Data from: Medical expenditure for chronic diseases in Mexico: the case of selected diagnoses treated by the largest care providers
Data files
Dec 29, 2016 version files 827.92 KB
Abstract
Background: Chronic diseases (CD) are a public health emergency in Mexico. Despite concern regarding the financial burden of CDs in the country, economic studies have focused only on diabetes, hypertension, and cancer. Furthermore, these estimated financial burdens were based on hypothetical epidemiology models or ideal healthcare scenarios. The present study estimates the annual expenditure per patient and the financial burden for the nine most prevalent CDs, excluding cancer, for each of the two largest public health providers in the country: the Ministry of Health (MoH) and the Mexican Institute of Social Security (IMSS). Methods: Using the Mexican National Health and Nutrition Survey 2012 (ENSANUT) as the main source of data, health services consumption related to CDs was obtained from patient reports. Unit costs for each provided health service (e.g. consultation, drugs, hospitalization) were obtained from official reports. Prevalence data was obtained from the published literature. Annual expenditure due to health services consumption was calculated by multiplying the quantity of services consumed by the unit cost of each health service.
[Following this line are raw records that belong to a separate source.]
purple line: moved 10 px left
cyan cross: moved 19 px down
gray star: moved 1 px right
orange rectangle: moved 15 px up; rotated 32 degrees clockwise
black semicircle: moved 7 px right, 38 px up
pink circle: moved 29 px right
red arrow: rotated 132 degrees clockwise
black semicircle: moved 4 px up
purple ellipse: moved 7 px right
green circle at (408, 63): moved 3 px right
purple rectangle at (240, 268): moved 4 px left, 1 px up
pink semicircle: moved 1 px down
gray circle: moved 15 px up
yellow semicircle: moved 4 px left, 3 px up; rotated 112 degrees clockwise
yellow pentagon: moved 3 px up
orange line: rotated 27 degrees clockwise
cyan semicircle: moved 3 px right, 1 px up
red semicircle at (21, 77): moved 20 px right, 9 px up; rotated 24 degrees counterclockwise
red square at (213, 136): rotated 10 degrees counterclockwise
Results: The most expensive CD in both health institutions was chronic kidney disease (CKD), with an annual unit cost for MoH per patient of US$ 8,966 while for IMSS the expenditure was US$ 9,091. Four CDs (CKD, arterial hypertension, type 2 diabetes, and chronic ischemic heart disease) accounted for 88% of the total CDs financial burden (US$ 1.42 billion) in MoH and 85% (US$ 3.96 billion) in IMSS. The financial burden of the nine CDs analyzed represents 8% and 25% of the total annual MoH and IMSS health expenditure, respectively. Conclusions/Significance: The financial burden from the nine most prevalent CDs, excluding cancer, is already high in Mexico. This finding by itself argues for the need to improve health promotion and disease detection, diagnosis, and treatment to ensure CD primary and secondary prevention. If the status quo remains, the financial burden could be higher.